Determine the scoring standards of five rating scales for each emotional competency.
3.
Conduct a focus group discussion with the kindergarten teachers to decide the scoring standards of five rating scales, as shown in Fig. 2.
Fig. 2
Focus group discussion
Full size image
4.
Integrate the 40 emotional theater scripts into teaching activities and videotape the activities, as shown in Fig. 3.
Fig. 3
Emotional theater is in processing
Full size image
5.
Undertake observer training using videos and establish inter-rater reliability (we reached a rate of 93.9%).
6.
To develop YCEL, the researcher analyzes the 200 children’s emotional competencies according to the videos and scoring standards.

3.3 Emotion detection model

The emotion detection software and the triangle verification method were applied (Zhang et al. 2018). The emotion detective technologies included Microsoft Azure Bing Speech-to-Text, Microsoft Azure Text Analytics, and Microsoft Azure Emotion API, as shown in Fig. 4.

The detailed steps of the emotion detection model are described as follows.

3.3.1 Formula of emotional score

The formula of the emotional score equals FES × 55% + VTS × 38% + LES × 7%, as shown in Fig. 5.

Figure 5 indicates that the facial expression score accounted for 55% of a child’s overall emotional score. The Microsoft Azure Bing Emotion API is very mature technology with an accuracy rate over 99% (Salvaris et al. 2018).

3.3.2 Facial expression score (FES) calculation

The expression emotion scores accounted for 55% of the children's overall emotional scores. Four children were analyzed by Microsoft Azure Emotion. After calculating the scores according to the formula, we calculated the number of emotions. Voice recognition turns the description into text and saves it to the database, as shown in Fig. 6.

According to the expression recognition software, analyze the emotion type per second, and finally calculate the total number of emotions. Divide the number of emotions by the total number of times and multiply by 100%. The formula is (a/N) × 100% = A, which is converted into a percentage. According to the fifth grade score (81–100% is 5 points), the expression recognition score is determined.

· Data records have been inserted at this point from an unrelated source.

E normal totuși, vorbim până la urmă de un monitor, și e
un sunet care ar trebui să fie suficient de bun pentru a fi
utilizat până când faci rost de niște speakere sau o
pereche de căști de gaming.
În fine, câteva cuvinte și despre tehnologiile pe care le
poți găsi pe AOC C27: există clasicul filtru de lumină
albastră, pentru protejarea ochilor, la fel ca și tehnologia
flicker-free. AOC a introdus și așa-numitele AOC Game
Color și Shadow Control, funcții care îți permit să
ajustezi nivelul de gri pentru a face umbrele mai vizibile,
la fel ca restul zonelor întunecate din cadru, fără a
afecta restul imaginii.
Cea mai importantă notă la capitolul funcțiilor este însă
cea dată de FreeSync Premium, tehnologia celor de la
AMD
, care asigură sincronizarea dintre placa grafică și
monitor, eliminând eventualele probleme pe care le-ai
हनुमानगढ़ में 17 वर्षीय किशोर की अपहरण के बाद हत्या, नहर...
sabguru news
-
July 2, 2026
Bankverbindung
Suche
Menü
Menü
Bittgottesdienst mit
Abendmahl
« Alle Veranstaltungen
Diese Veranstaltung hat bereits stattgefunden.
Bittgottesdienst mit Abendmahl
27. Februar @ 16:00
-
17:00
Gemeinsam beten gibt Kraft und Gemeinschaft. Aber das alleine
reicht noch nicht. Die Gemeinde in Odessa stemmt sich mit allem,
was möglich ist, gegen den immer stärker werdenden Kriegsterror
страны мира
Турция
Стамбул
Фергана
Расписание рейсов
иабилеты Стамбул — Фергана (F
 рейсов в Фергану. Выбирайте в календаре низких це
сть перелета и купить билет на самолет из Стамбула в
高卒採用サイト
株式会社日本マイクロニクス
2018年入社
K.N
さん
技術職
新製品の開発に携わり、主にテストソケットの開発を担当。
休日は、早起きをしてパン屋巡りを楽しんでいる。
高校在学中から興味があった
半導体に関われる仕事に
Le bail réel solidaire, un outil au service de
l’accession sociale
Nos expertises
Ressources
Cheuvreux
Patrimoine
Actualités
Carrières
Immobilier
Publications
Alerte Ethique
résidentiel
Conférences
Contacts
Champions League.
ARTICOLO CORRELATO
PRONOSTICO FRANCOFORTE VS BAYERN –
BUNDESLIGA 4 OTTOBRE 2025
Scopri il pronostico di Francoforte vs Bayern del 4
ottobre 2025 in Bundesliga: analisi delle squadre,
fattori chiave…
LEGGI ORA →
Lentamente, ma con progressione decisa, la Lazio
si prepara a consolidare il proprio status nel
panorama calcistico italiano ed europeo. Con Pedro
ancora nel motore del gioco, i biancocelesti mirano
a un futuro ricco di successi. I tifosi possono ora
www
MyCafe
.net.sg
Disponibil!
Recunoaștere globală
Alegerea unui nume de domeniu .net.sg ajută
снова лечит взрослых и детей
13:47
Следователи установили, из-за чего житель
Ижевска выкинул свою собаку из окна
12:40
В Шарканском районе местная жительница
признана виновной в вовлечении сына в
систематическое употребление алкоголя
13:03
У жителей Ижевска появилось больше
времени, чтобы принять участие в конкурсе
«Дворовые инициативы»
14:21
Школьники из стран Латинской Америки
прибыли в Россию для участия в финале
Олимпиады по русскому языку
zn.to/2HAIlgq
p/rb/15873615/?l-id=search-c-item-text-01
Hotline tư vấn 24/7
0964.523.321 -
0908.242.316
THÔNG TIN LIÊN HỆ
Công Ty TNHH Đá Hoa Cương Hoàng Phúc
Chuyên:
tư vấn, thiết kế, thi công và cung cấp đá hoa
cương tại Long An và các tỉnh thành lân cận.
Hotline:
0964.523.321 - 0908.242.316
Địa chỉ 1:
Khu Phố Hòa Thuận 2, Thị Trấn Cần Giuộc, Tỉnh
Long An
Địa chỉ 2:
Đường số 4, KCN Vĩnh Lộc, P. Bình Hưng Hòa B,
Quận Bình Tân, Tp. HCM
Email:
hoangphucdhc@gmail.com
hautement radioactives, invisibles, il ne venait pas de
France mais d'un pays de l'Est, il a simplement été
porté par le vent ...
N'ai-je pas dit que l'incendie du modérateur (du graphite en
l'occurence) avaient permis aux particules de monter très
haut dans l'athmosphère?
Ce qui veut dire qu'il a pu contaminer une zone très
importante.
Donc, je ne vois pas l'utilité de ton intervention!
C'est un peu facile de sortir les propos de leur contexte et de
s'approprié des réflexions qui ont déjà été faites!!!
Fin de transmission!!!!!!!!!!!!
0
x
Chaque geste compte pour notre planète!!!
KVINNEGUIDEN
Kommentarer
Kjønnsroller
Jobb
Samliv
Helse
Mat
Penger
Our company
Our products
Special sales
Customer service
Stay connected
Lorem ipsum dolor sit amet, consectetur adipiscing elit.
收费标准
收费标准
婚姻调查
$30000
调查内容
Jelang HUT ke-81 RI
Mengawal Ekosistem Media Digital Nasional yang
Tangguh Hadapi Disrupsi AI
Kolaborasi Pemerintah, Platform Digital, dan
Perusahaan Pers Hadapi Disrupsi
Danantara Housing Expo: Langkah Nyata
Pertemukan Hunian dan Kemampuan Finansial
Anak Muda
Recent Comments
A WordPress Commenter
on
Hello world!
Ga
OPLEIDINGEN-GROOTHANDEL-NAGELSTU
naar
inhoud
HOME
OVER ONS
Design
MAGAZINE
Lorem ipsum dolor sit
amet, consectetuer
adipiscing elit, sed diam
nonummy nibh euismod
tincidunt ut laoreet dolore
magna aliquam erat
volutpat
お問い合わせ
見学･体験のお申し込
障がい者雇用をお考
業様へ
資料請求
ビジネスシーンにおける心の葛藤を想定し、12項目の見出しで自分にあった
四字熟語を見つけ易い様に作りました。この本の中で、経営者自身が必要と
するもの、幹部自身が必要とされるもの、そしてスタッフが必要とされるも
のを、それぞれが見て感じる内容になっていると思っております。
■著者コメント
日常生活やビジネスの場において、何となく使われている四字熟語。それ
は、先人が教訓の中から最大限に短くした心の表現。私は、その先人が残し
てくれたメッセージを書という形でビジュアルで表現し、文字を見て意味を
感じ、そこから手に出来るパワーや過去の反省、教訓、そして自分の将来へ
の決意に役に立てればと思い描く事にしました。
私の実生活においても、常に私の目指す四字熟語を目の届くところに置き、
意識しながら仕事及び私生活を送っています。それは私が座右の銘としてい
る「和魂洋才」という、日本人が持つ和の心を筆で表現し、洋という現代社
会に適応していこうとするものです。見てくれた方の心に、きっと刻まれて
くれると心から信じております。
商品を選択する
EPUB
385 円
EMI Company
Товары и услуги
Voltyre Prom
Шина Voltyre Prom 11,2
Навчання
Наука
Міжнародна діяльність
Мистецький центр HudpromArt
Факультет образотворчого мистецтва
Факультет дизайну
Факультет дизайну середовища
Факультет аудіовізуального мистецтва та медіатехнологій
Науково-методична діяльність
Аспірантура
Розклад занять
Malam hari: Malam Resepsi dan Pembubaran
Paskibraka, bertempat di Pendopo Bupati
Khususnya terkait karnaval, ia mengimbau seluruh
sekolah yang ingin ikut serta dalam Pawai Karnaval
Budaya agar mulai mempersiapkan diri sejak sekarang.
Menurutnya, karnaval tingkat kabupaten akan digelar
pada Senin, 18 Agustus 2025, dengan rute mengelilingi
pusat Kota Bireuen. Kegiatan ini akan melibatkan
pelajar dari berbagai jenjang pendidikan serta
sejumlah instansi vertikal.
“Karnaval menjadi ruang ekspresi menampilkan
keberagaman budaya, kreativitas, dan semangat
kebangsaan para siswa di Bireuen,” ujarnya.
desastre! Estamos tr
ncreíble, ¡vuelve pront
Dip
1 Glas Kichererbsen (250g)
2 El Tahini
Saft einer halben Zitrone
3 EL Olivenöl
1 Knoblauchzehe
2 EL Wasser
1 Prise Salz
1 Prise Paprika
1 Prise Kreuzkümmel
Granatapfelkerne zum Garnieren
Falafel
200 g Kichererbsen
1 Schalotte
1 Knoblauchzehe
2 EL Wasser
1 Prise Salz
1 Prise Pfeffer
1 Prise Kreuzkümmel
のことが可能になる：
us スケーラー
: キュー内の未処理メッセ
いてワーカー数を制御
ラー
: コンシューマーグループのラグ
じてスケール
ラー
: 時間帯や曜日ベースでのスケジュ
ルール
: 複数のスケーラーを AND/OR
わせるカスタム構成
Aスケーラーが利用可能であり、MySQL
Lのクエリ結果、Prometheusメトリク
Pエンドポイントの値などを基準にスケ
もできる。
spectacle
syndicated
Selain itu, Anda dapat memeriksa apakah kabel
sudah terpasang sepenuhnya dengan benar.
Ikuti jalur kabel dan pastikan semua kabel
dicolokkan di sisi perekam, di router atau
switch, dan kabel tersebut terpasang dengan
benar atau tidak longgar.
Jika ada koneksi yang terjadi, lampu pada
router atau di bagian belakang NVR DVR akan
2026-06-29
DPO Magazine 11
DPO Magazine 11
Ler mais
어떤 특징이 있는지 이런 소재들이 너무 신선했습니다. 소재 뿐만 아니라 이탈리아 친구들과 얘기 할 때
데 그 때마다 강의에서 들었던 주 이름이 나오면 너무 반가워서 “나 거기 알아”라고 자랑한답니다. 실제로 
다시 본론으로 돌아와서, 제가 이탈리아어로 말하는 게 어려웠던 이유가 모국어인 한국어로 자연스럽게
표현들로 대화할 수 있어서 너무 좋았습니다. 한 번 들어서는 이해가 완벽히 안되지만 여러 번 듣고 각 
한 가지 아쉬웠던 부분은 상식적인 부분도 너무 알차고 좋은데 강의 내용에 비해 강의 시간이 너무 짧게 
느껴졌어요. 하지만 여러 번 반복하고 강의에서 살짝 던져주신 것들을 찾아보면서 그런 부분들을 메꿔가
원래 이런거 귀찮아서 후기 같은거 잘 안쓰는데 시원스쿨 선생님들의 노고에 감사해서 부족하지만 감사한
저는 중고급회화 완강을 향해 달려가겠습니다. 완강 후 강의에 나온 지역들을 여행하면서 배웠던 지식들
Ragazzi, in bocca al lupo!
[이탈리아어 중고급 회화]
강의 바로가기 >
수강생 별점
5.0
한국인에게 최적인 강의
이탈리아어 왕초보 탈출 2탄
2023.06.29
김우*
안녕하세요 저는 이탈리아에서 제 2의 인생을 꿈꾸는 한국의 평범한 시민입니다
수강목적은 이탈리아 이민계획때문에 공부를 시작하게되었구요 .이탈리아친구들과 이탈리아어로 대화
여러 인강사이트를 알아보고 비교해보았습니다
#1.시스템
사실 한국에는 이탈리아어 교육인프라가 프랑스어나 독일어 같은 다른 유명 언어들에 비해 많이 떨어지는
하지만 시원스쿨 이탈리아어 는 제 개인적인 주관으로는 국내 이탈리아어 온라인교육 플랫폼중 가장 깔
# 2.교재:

3.3.3 Voice to text score (VTS) calculation

Voice emotion score calculation accounted for 38% of the children’s overall emotional scores. By using Microsoft Azure Text Analytics, each child’s answer was analyzed using voice to text. It was impossible to manually compare the text with the vocabulary database, thus the application of AI in this study was essential for determining the VTS emotion score.

3.3.4 Language emotional score (LES) calculation

The language emotional score accounted for 7% of the children’s overall emotional scores. Upon finishing each item, we asked the child to explain what he/she drew and then converted the voice to the text. We then compared it with the vocabulary database to get the language emotional score. In order to confirm that the data obtained meets the requirements, a pilot experiment was conducted.

3.4 Implementation of the pilot study

To verify the emotional scoring formula, the researcher implemented a pilot study to discover any problems.

3.4.1 Register ID

Each child's ID number was used to store the child's photo, drawing and database. Press Enter to jump to the photo taking step. Take a photo. The image is automatically captured and the photo is accessed based on the child's ID number. The child’s photo and his teacher’s picture will automatically jump to the screen.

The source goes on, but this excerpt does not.